Second, the key to consumer search engines is dealing with the average user who types 2.3 terms per query. The test query spears on Cuil returns the expected britney spears hits. Enter the term britny, and you get very similar results, but the graphics rotate plucking an image from one site and mashing it into the “hit”. Enter the query “brittany” and you get zero hits for Ms. Spears, super star. The fuzzy spelling logic and the synonym expansion is not yet tailored for the average user who can spell Ms. Spears more than 400 ways if I recall a comment made by Googler Jeff Dean several years ago.
Third, I turned on safe search and ran my “brittany” query. Here’s what I saw in the inset that allows me to search by category.
I like Playboy bunnies, and we have dozens of them hanging around the computer lab here in Harrods Creek. However, in some of the libraries in the Commonwealth of Kentucky, a safe search function that returns a hutch of Playboy bunnies can create some excitement.
Fourth, it is not clear to me what learnings from WebFountain, Dr. Patterson’s Google patent documents, and Mr. Monier’s learnings from the AltaVista.com/eBay/Google experiences have or have not found their way into this service. Search is a pretty difficult challenge as Microsoft’s struggles attest over the last 12 or 13 years. My hunch is that there are some facets to the intellectual property within Cuil that warrant a lawyer with a magnifying glass.
Net Net
I applaud the Cuil team for getting a service up and running. Powerset was slow out of the starting blocks and wrangled a pay day with a modest demo. Cuil, in a somewhat snappier, way launched a full service. Over the coming weeks and months, the issues of precision, recall, relevance, synonym expansion, and filters that surprise will be resolved.
I don’t want to suggest this is a Google killer for several reasons. First, I learned from a respected computer scientist that a Gmail address set up for a test and not released seemed to have been snagged in a Cuil crawl. Subsequent tests showed the offending email address was no longer in the index. My thought was that the distance between Cuil and Google might not be so great. Most of the Cuil team are Xooglers, and some share the Stanford computer science old school spirit. Therefore, I want to see exactly how close or far Cuil and Google are.
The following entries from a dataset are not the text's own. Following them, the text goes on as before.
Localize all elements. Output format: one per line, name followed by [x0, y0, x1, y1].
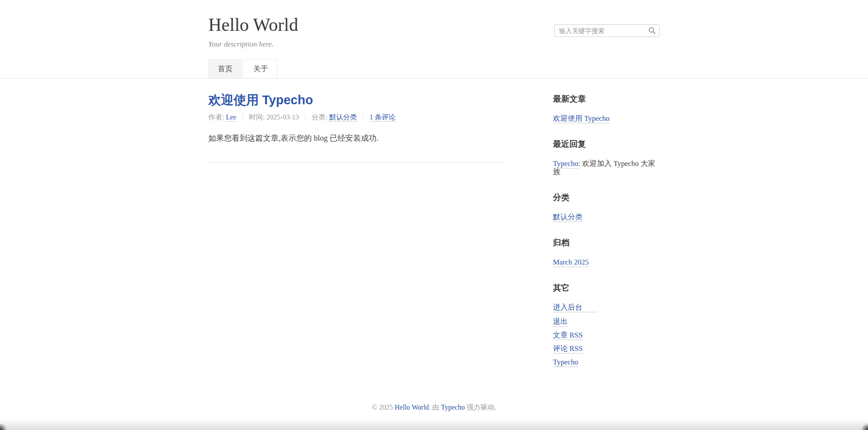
site-title-link[interactable]: Hello World [208, 15, 298, 35]
list-item: 默认分类 [553, 213, 660, 221]
main-content: 欢迎使用 Typecho 作者: Lee|时间: 2025-03-13|分类: … [0, 79, 868, 382]
list-item: 文章 RSS [553, 331, 660, 339]
window-corner-right [861, 423, 868, 430]
category-label: 分类: [312, 113, 329, 121]
post-rss-link[interactable]: 文章 RSS [553, 331, 583, 340]
admin-link[interactable]: 进入后台 [553, 303, 597, 312]
post: 欢迎使用 Typecho 作者: Lee|时间: 2025-03-13|分类: … [208, 93, 506, 163]
meta-separator: | [305, 113, 306, 121]
search-box [554, 24, 660, 37]
post-divider [208, 162, 506, 163]
list-item: 评论 RSS [553, 344, 660, 353]
search-input[interactable] [554, 24, 660, 37]
comment-author-link[interactable]: Typecho [553, 159, 578, 169]
site-description: Your description here. [208, 40, 660, 49]
archive-link[interactable]: March 2025 [553, 258, 589, 267]
footer-site-link[interactable]: Hello World [395, 404, 429, 411]
sidebar: 最新文章 欢迎使用 Typecho 最近回复 Typecho: 欢迎加入 Typ… [553, 93, 660, 382]
list-item: 退出 [553, 318, 660, 326]
widget-title: 最新文章 [553, 93, 660, 105]
widget-title: 分类 [553, 192, 660, 203]
category-link[interactable]: 默认分类 [329, 113, 357, 122]
nav-item-about[interactable]: 关于 [243, 59, 277, 78]
time-label: 时间: [249, 113, 266, 121]
meta-separator: | [362, 113, 364, 121]
widget-archives: 归档 March 2025 [553, 237, 660, 266]
recent-post-link[interactable]: 欢迎使用 Typecho [553, 114, 610, 123]
post-meta: 作者: Lee|时间: 2025-03-13|分类: 默认分类|1 条评论 [208, 113, 506, 122]
post-date: 2025-03-13 [266, 113, 299, 121]
widget-title: 归档 [553, 237, 660, 248]
typecho-link[interactable]: Typecho [553, 358, 578, 367]
post-body: 如果您看到这篇文章,表示您的 blog 已经安装成功. [208, 132, 506, 144]
widget-recent-posts: 最新文章 欢迎使用 Typecho [553, 93, 660, 122]
post-title-link[interactable]: 欢迎使用 Typecho [208, 93, 313, 107]
list-item: 进入后台 [553, 303, 660, 312]
comments-link[interactable]: 1 条评论 [370, 113, 396, 122]
window-bottom-shadow [0, 419, 868, 430]
widget-other: 其它 进入后台 退出 文章 RSS 评论 RSS Typecho [553, 282, 660, 366]
footer-suffix-text: 强力驱动. [465, 404, 496, 411]
list-item: Typecho [553, 358, 660, 366]
main-nav: 首页 关于 [208, 59, 660, 78]
widget-recent-comments: 最近回复 Typecho: 欢迎加入 Typecho 大家族 [553, 139, 660, 176]
author-link[interactable]: Lee [226, 113, 236, 122]
comment-rss-link[interactable]: 评论 RSS [553, 344, 583, 354]
widget-title: 最近回复 [553, 139, 660, 150]
post-column: 欢迎使用 Typecho 作者: Lee|时间: 2025-03-13|分类: … [208, 93, 506, 163]
nav-item-home[interactable]: 首页 [208, 59, 242, 78]
list-item: 欢迎使用 Typecho [553, 114, 660, 122]
search-icon[interactable] [648, 26, 656, 35]
widget-categories: 分类 默认分类 [553, 192, 660, 221]
widget-title: 其它 [553, 282, 660, 294]
window-corner-left [0, 423, 7, 430]
list-item: March 2025 [553, 258, 660, 266]
site-footer: © 2025 Hello World. 由 Typecho 强力驱动. [0, 382, 868, 412]
footer-middle-text: . 由 [429, 404, 441, 411]
list-item: Typecho: 欢迎加入 Typecho 大家族 [553, 159, 660, 176]
site-header: Hello World Your description here. 首页 关于 [0, 0, 868, 79]
author-label: 作者: [208, 113, 226, 121]
post-title: 欢迎使用 Typecho [208, 93, 506, 107]
copyright-text: © 2025 [372, 404, 395, 411]
category-sidebar-link[interactable]: 默认分类 [553, 213, 582, 222]
logout-link[interactable]: 退出 [553, 318, 568, 327]
footer-engine-link[interactable]: Typecho [441, 404, 465, 411]
meta-separator: | [242, 113, 243, 121]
Second, the issue of using images from one site to illustrate a false drop on another site must be resolved. I don’t care, but some may. Here’s an example of this error for the query beyond search.
If this happens to a person more litigious than I, Cuil will be spending some of its remaining $33 million in venture funds to battle an aggrieved media giant. Google has learned how testy Viacom is over snippets of Beavis and Butt-head. Cuil may enjoy that experience as well.
To close, exercise Cuil. I will continue to monitor the service. I plan to reread Dr. Patterson’s Google patent documents this week as well. If you want to know what she invented when working for the GOOG, you can find a eight or nine page discussion of the inventions in Google Version 2.0. A general “drill down” notion is touched upon in these documents in my opinion.
And, keep in mind, the premise of The Google Legacy is that Google will be with us for a long time. Cuil is just one examples of the Google “legacy”; that is, Xooglers who build on Google’s approach to cloud based computing services.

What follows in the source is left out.